- Kingshill, Virgin Islands USA

Information
- Type: Independent, College preparatory
- Established: 1964
- Headmaster: William D. Sinfield
- Faculty: 50
- Grades: PreK-12
- Enrollment: 490
- Colors: Orange & White
- Athletics: 8 varsity sports
- Athletics conference: SCIAA (St. Croix Interscholastic Athletic Association)
- Mascot: Tigers, Lady Tigers
- Tuition: $7,350-$11,000
- Website: stxcountryday.com

= St. Croix USVI Country Day School =

St. Croix Country Day School was an independent, non-sectarian, non-profit college preparatory school serving all grades from PreK-12 located in Kingshill, St. Croix, US Virgin Islands. The student body was made up of 490 students.

Students in the grades 9 through 12 were offered a wide variety of courses on a 5 day alternating schedule, including AP courses as available. Languages taught included both French and Spanish. There was a robust theatre program, with a comedy or drama performed in the fall and a musical in the spring. In addition to the theatre program, Country Day's music program includes both a middle school and high school choir, middle and high school band, a bell ensemble, and a steel drum band. These groups performed in twice-yearly concerts; a Christmas concert and an end of year spring concert.

In 2013, following the closure of the Hovensa oil refinery on island and the subsequent loss of many members of the student body, St. Croix Country Day School merged with the Good Hope School to form the Good Hope Country Day School. The merged school, however, still holds its classes on the Country Day campus.

==Athletics and competition==
St. Croix Country Day School was a member of the St.

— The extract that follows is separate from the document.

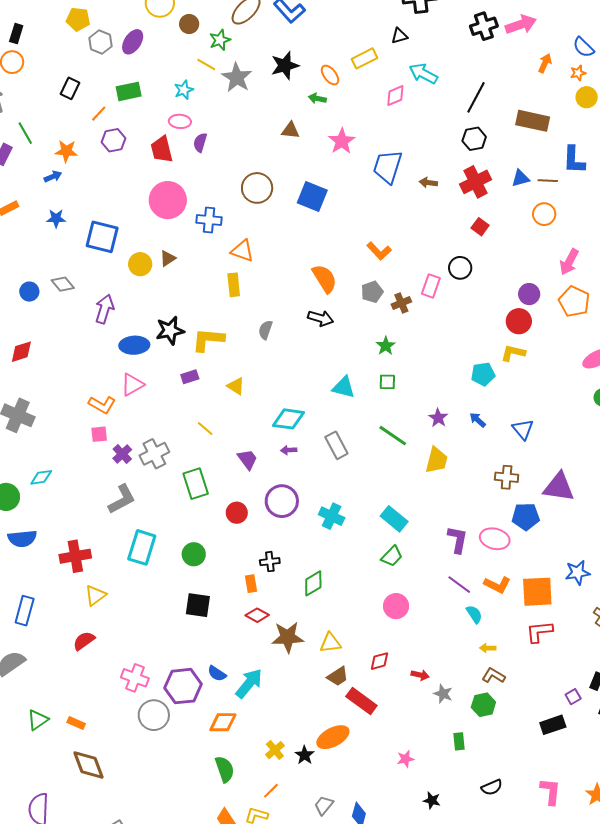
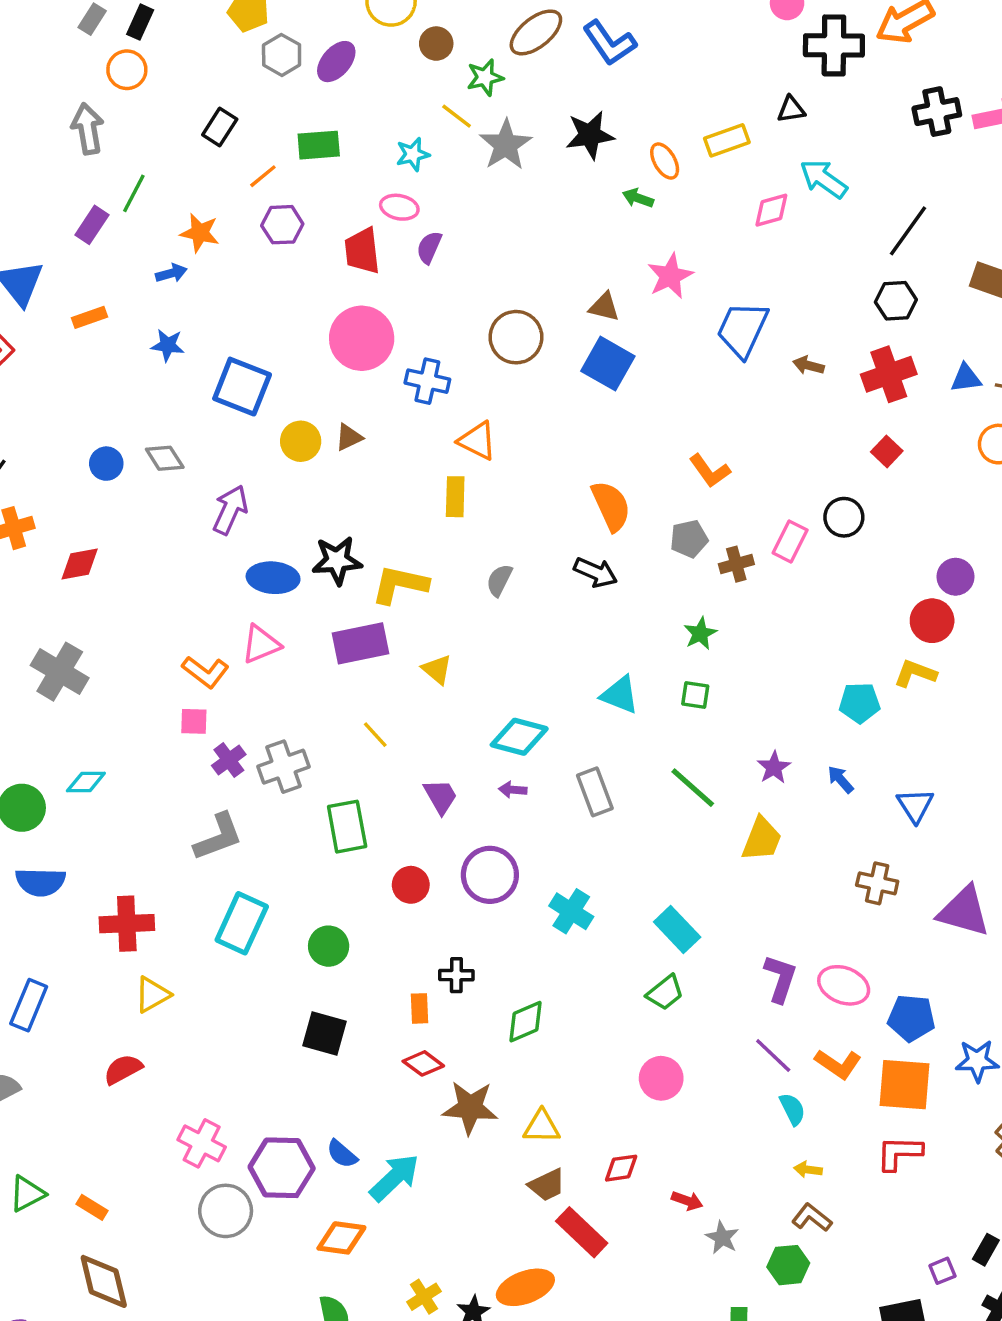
brown triangle: (290, 130) -> (604, 307), moved
green line: (25, 133) -> (134, 193), turned 50
purple rectangle: (190, 377) -> (360, 643), size x1.8
blue pentagon: (526, 517) -> (911, 1018), moved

Croix Interscholastic Athletic Association, and competed in various sports throughout the year.

Fall
- Varsity Football (All Private Schools)
- Varsity Volleyball (Boys & Girls)
- Junior Varsity Volleyball (Boys & Girls)
- Middle School Volleyball (Girls)
- Sailing Team (Co-Ed)
- Elementary Baseball (Boys)

Winter
- Varsity Basketball (Boys and Girls)
- Junior Varsity Basketball (Boys and Girls)
- Middle School Basketball (Boys and Girls)
- Elementary Basketball (Boys and Girls)

Spring
- Varsity Soccer (Co-Ed)
- Junior Varsity Soccer (Co-Ed)
- Elementary Soccer (Co-Ed)
- Varsity Baseball (Boys)
- Varsity Softball (Girls)
- Varsity Tennis
- Varsity Golf

SCCDS has had success in varsity soccer, winning five of six St. Croix championships from 2003 to 2008. The varsity volleyball teams are perennially among the leaders on island as well.

Other competitions include Quiz Bowl and Science Bowl. Country Day has won the last six Virgin Islands territorial Quiz Bowl championships from 2003 to 2011, and has competed in the New Orleans national competition in each of those years, including a national playoff appearance in 2008.